What needs to be done: The records that follow are to be repeated exactly, with the pictures removed.

>>>

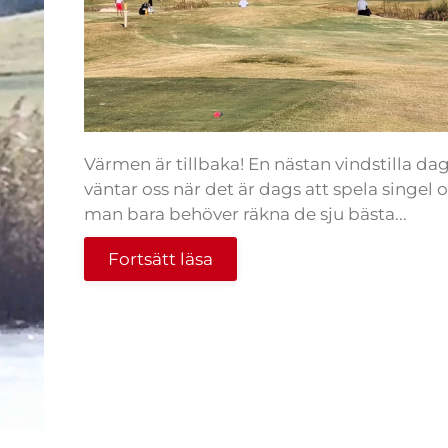
Värmen är tillbaka! En nästan vindstilla da
väntar oss när det är dags att spela singel 
man bara behöver räkna de sju bästa...
Fortsätt läsa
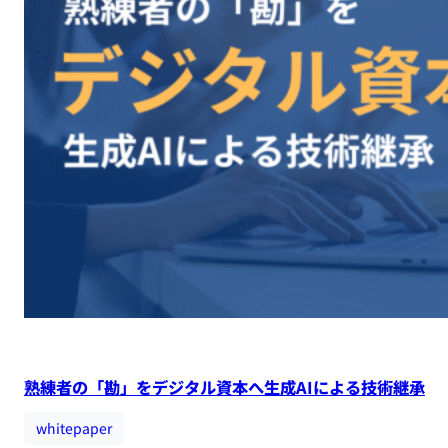
熟練者の「勘」をデジタル資本へ生成AIによる技術継承
whitepaper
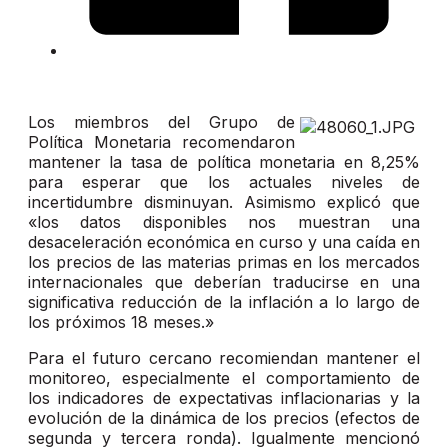
Los miembros del Grupo de
Política Monetaria recomendaron
mantener la tasa de política monetaria en 8,25%
para esperar que los actuales niveles de
incertidumbre disminuyan. Asimismo explicó que
«los datos disponibles nos muestran una
desaceleración económica en curso y una caída en
los precios de las materias primas en los mercados
internacionales que deberían traducirse en una
significativa reducción de la inflación a lo largo de
los próximos 18 meses.»
Para el futuro cercano recomiendan mantener el
monitoreo, especialmente el comportamiento de
los indicadores de expectativas inflacionarias y la
evolución de la dinámica de los precios (efectos de
segunda y tercera ronda). Igualmente mencionó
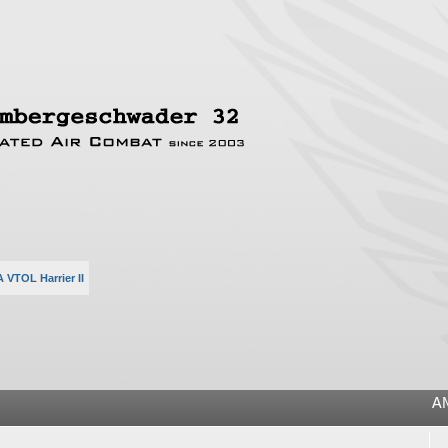
 VTOL Harrier II
he
A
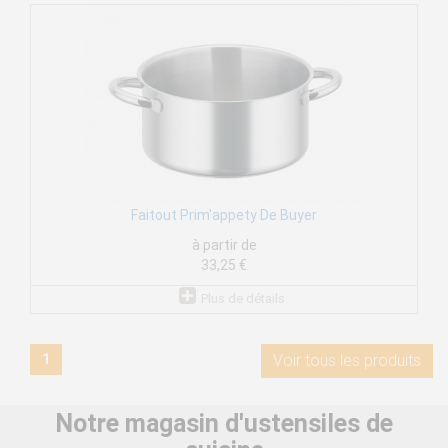
Faitout Prim'appety De Buyer
à partir de
33,25 €
Plus de détails
1
Voir tous les produits
Notre magasin d'ustensiles de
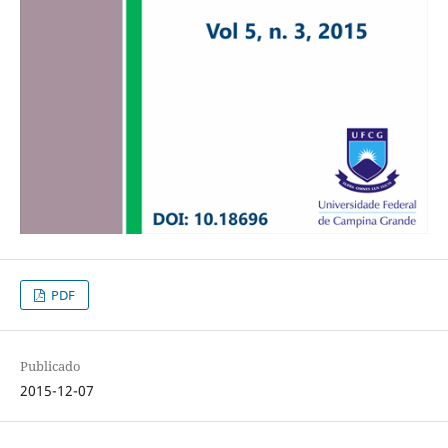
PDF
Publicado
2015-12-07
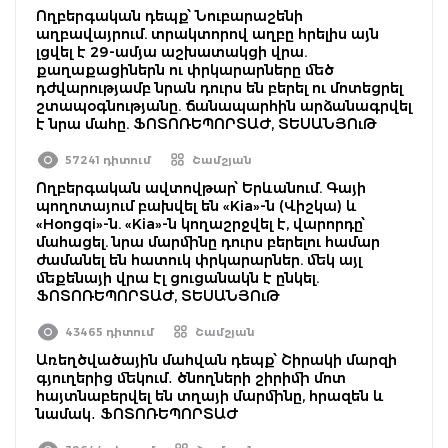
Ողբերգական դեպք՝ Նուբարաշենի
աղբավայրում. տրակտորով աղբը հրելիս այն
լցվել է 29-ամյա աշխատակցի վրա.
քաղաքացիներն ու փրկարարները մեծ
դժվարությամբ նրան դուրս են բերել ու մոտեցրել
շտապօգնությանը. ճանապարհին արձանագրվել
է նրա մահը. ՖՈՏՈՌԵՊՈՐՏԱԺ, ՏԵՍԱՆՅՈւԹ
57241 դիտում
Շամշյան
Ողբերգական ավտովթար՝ Երևանում. Գայի
պողոտայում բախվել են «Kia»-ն (Վիշկա) և
«Hongqi»-ն. «Kia»-ն կողաշրջվել է, վարորդը՝
մահացել. նրա մարմինը դուրս բերելու համար
ժամանել են հատուկ փրկարարներ. մեկ այլ
մեքենայի վրա էլ ցուցանակն է ընկել.
ՖՈՏՈՌԵՊՈՐՏԱԺ, ՏԵՍԱՆՅՈւԹ
43465 դիտում
Շամշյան
Առեղծվածային մահվան դեպք՝ Շիրակի մարզի
գյուղերից մեկում․ ծնողների շիրիմի մոտ
հայտնաբերվել են տղայի մարմինը, հրազեն և
նամակ․ ՖՈՏՈՌԵՊՈՐՏԱԺ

<<<

Task solution:
Värmen är tillbaka! En nästan vindstilla da
väntar oss när det är dags att spela singel 
man bara behöver räkna de sju bästa...
Fortsätt läsa
熟練者の「勘」をデジタル資本へ生成AIによる技術継承
whitepaper
Los miembros del Grupo de
Política Monetaria recomendaron
mantener la tasa de política monetaria en 8,25%
para esperar que los actuales niveles de
incertidumbre disminuyan. Asimismo explicó que
«los datos disponibles nos muestran una
desaceleración económica en curso y una caída en
los precios de las materias primas en los mercados
internacionales que deberían traducirse en una
significativa reducción de la inflación a lo largo de
los próximos 18 meses.»
Para el futuro cercano recomiendan mantener el
monitoreo, especialmente el comportamiento de
los indicadores de expectativas inflacionarias y la
evolución de la dinámica de los precios (efectos de
segunda y tercera ronda). Igualmente mencionó
 VTOL Harrier II
he
A
Faitout Prim'appety De Buyer
à partir de
33,25 €
Plus de détails
1
Voir tous les produits
Notre magasin d'ustensiles de
PDF
Publicado
2015-12-07
Ողբերգական դեպք՝ Նուբարաշենի
աղբավայրում. տրակտորով աղբը հրելիս այն
լցվել է 29-ամյա աշխատակցի վրա.
քաղաքացիներն ու փրկարարները մեծ
դժվարությամբ նրան դուրս են բերել ու մոտեցրել
շտապօգնությանը. ճանապարհին արձանագրվել
է նրա մահը. ՖՈՏՈՌԵՊՈՐՏԱԺ, ՏԵՍԱՆՅՈւԹ
57241 դիտում
Շամշյան
Ողբերգական ավտովթար՝ Երևանում. Գայի
պողոտայում բախվել են «Kia»-ն (Վիշկա) և
«Hongqi»-ն. «Kia»-ն կողաշրջվել է, վարորդը՝
մահացել. նրա մարմինը դուրս բերելու համար
ժամանել են հատուկ փրկարարներ. մեկ այլ
մեքենայի վրա էլ ցուցանակն է ընկել.
ՖՈՏՈՌԵՊՈՐՏԱԺ, ՏԵՍԱՆՅՈւԹ
43465 դիտում
Շամշյան
Առեղծվածային մահվան դեպք՝ Շիրակի մարզի
գյուղերից մեկում․ ծնողների շիրիմի մոտ
հայտնաբերվել են տղայի մարմինը, հրազեն և
նամակ․ ՖՈՏՈՌԵՊՈՐՏԱԺ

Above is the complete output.